Protein-protein interactions are essential events in biological activities. Until now, biochemical methods have often been used to describe protein-protein interactions at specific times, making it difficult to track changes in protein-protein interactions that occur in vivo over time. Recently, fluorescent proteins such as GFP have been developed, but they have the disadvantage that they do not provide sufficient signals to detect protein-protein interactions due to problems such as high autofluorescence and low transparency of animal tissues, which prevent autofluorescence and light from reaching deep into the tissues.

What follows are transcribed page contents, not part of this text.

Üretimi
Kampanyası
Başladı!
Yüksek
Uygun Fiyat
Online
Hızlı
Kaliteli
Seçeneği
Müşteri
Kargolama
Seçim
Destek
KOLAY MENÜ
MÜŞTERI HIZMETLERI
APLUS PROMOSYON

We are developing a protein-protein interaction analysis technique using bioluminescent proteins (Luciferase: Luc). When firefly-derived Luc is split in two fragments, the enzyme activity is lost. However, we have discovered that when the two fragments are brought into close proximity, the enzymatic activity of Luc is restored and the organism becomes luminescent (1). By using different species of luciferase, green, orange, and red luminescence can be separated, enabling real-time imaging of multiple types of protein-protein interactions (2). This method enables highly sensitive detection of protein-protein interactions in animals with strong and opaque autofluorescence. The developed technique enables visualization of protein localization (3) as well as intracellular signal transduction such as GPCR-βarrestin interactions (4) which will be applied to drug discovery research.

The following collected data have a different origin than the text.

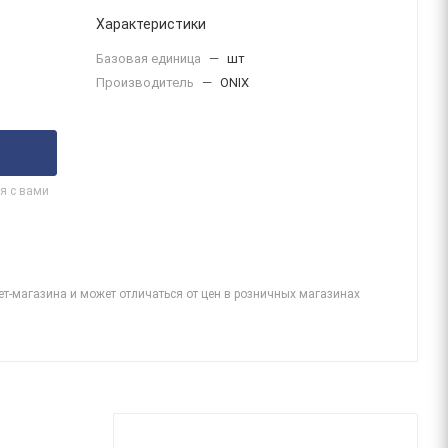
Характеристики
Базовая единица
—
шт
Производитель
—
ONIX
я с вами
ет-магазина и может отличаться от цен в розничных магазинах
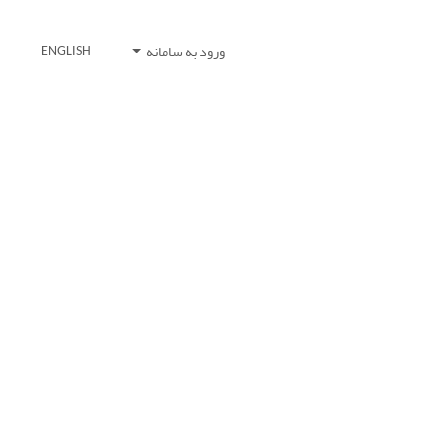
ورود به سامانه
ENGLISH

1. T. Ozawa, A. Kaihara, M. Sato, K. Tachihara and Y. Umezawa, Anal. Chem., 73, 2516-2521 (2001).
2. N. Hida, M. Awais, M. Takeuchi, N. Ueno, M. Tashiro, T. Singh, M. Hayashi, K. Ohmiya and T. Ozawa, PLoS ONE, 4, e5868 (2009).
3. S. B. Kim, T. Ozawa, S. Watanabe, Y. Umezawa, Proc. Natl. Acad. Sci. USA., 101, 11542-11547 (2004).
4. H. Takakura, M. Hattori, M. Takeuchi and T. Ozawa, ACS Chem. Biol., 7, 901-910 (2012).